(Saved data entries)

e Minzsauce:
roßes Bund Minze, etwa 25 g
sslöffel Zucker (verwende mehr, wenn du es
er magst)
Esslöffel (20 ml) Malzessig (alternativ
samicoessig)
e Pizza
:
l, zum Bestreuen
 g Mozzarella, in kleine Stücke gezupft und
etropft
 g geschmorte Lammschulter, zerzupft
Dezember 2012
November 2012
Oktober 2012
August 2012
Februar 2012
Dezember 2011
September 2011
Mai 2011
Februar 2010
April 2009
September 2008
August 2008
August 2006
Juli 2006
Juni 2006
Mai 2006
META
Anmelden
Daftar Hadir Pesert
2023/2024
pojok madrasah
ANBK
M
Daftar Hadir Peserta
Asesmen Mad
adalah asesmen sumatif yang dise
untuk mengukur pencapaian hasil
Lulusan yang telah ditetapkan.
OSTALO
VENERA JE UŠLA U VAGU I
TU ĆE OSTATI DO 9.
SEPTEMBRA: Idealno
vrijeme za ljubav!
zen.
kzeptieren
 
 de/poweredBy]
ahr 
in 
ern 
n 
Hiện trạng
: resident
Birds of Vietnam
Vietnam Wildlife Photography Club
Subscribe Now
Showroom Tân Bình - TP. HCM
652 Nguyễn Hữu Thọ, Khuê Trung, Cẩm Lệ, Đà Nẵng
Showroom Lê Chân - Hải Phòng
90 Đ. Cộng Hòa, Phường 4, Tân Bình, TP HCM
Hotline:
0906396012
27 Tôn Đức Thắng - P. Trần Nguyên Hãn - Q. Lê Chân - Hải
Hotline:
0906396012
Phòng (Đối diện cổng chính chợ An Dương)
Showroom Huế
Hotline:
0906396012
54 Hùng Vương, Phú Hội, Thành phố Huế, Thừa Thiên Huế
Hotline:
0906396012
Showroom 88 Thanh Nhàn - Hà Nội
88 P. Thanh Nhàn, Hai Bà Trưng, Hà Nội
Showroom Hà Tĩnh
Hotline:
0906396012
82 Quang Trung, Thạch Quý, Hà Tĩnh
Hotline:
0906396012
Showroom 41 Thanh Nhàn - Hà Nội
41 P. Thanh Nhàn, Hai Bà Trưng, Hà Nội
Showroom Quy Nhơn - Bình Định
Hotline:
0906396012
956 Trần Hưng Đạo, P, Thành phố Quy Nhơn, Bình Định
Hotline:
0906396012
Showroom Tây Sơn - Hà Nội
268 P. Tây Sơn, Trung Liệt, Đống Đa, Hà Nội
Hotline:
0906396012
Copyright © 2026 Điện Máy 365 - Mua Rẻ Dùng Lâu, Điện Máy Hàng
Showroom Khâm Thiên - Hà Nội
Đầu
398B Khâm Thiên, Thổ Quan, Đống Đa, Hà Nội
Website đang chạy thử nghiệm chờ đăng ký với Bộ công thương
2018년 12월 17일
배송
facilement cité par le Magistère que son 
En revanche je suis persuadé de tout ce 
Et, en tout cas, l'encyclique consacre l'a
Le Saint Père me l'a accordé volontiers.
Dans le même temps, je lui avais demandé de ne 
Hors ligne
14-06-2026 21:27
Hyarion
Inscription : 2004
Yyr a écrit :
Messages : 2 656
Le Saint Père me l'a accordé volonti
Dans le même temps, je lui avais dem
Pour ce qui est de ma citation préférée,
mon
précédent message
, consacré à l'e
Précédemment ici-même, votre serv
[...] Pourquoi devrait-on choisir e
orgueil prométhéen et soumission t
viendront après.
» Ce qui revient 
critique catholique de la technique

» **Task instructions**: Reproduce every entry shown above, precisely as it stands.

» **Your solution**:
e Minzsauce:
roßes Bund Minze, etwa 25 g
sslöffel Zucker (verwende mehr, wenn du es
er magst)
Esslöffel (20 ml) Malzessig (alternativ
samicoessig)
e Pizza
:
l, zum Bestreuen
 g Mozzarella, in kleine Stücke gezupft und
etropft
 g geschmorte Lammschulter, zerzupft
Dezember 2012
November 2012
Oktober 2012
August 2012
Februar 2012
Dezember 2011
September 2011
Mai 2011
Februar 2010
April 2009
September 2008
August 2008
August 2006
Juli 2006
Juni 2006
Mai 2006
META
Anmelden
Daftar Hadir Pesert
2023/2024
pojok madrasah
ANBK
M
Daftar Hadir Peserta
Asesmen Mad
adalah asesmen sumatif yang dise
untuk mengukur pencapaian hasil
Lulusan yang telah ditetapkan.
OSTALO
VENERA JE UŠLA U VAGU I
TU ĆE OSTATI DO 9.
SEPTEMBRA: Idealno
vrijeme za ljubav!
zen.
kzeptieren
 
 de/poweredBy]
ahr 
in 
ern 
n 
Hiện trạng
: resident
Birds of Vietnam
Vietnam Wildlife Photography Club
Subscribe Now
Showroom Tân Bình - TP. HCM
652 Nguyễn Hữu Thọ, Khuê Trung, Cẩm Lệ, Đà Nẵng
Showroom Lê Chân - Hải Phòng
90 Đ. Cộng Hòa, Phường 4, Tân Bình, TP HCM
Hotline:
0906396012
27 Tôn Đức Thắng - P. Trần Nguyên Hãn - Q. Lê Chân - Hải
Hotline:
0906396012
Phòng (Đối diện cổng chính chợ An Dương)
Showroom Huế
Hotline:
0906396012
54 Hùng Vương, Phú Hội, Thành phố Huế, Thừa Thiên Huế
Hotline:
0906396012
Showroom 88 Thanh Nhàn - Hà Nội
88 P. Thanh Nhàn, Hai Bà Trưng, Hà Nội
Showroom Hà Tĩnh
Hotline:
0906396012
82 Quang Trung, Thạch Quý, Hà Tĩnh
Hotline:
0906396012
Showroom 41 Thanh Nhàn - Hà Nội
41 P. Thanh Nhàn, Hai Bà Trưng, Hà Nội
Showroom Quy Nhơn - Bình Định
Hotline:
0906396012
956 Trần Hưng Đạo, P, Thành phố Quy Nhơn, Bình Định
Hotline:
0906396012
Showroom Tây Sơn - Hà Nội
268 P. Tây Sơn, Trung Liệt, Đống Đa, Hà Nội
Hotline:
0906396012
Copyright © 2026 Điện Máy 365 - Mua Rẻ Dùng Lâu, Điện Máy Hàng
Showroom Khâm Thiên - Hà Nội
Đầu
398B Khâm Thiên, Thổ Quan, Đống Đa, Hà Nội
Website đang chạy thử nghiệm chờ đăng ký với Bộ công thương
2018년 12월 17일
배송
facilement cité par le Magistère que son 
En revanche je suis persuadé de tout ce 
Et, en tout cas, l'encyclique consacre l'a
Le Saint Père me l'a accordé volontiers.
Dans le même temps, je lui avais demandé de ne 
Hors ligne
14-06-2026 21:27
Hyarion
Inscription : 2004
Yyr a écrit :
Messages : 2 656
Le Saint Père me l'a accordé volonti
Dans le même temps, je lui avais dem
Pour ce qui est de ma citation préférée,
mon
précédent message
, consacré à l'e
Précédemment ici-même, votre serv
[...] Pourquoi devrait-on choisir e
orgueil prométhéen et soumission t
viendront après.
» Ce qui revient 
critique catholique de la technique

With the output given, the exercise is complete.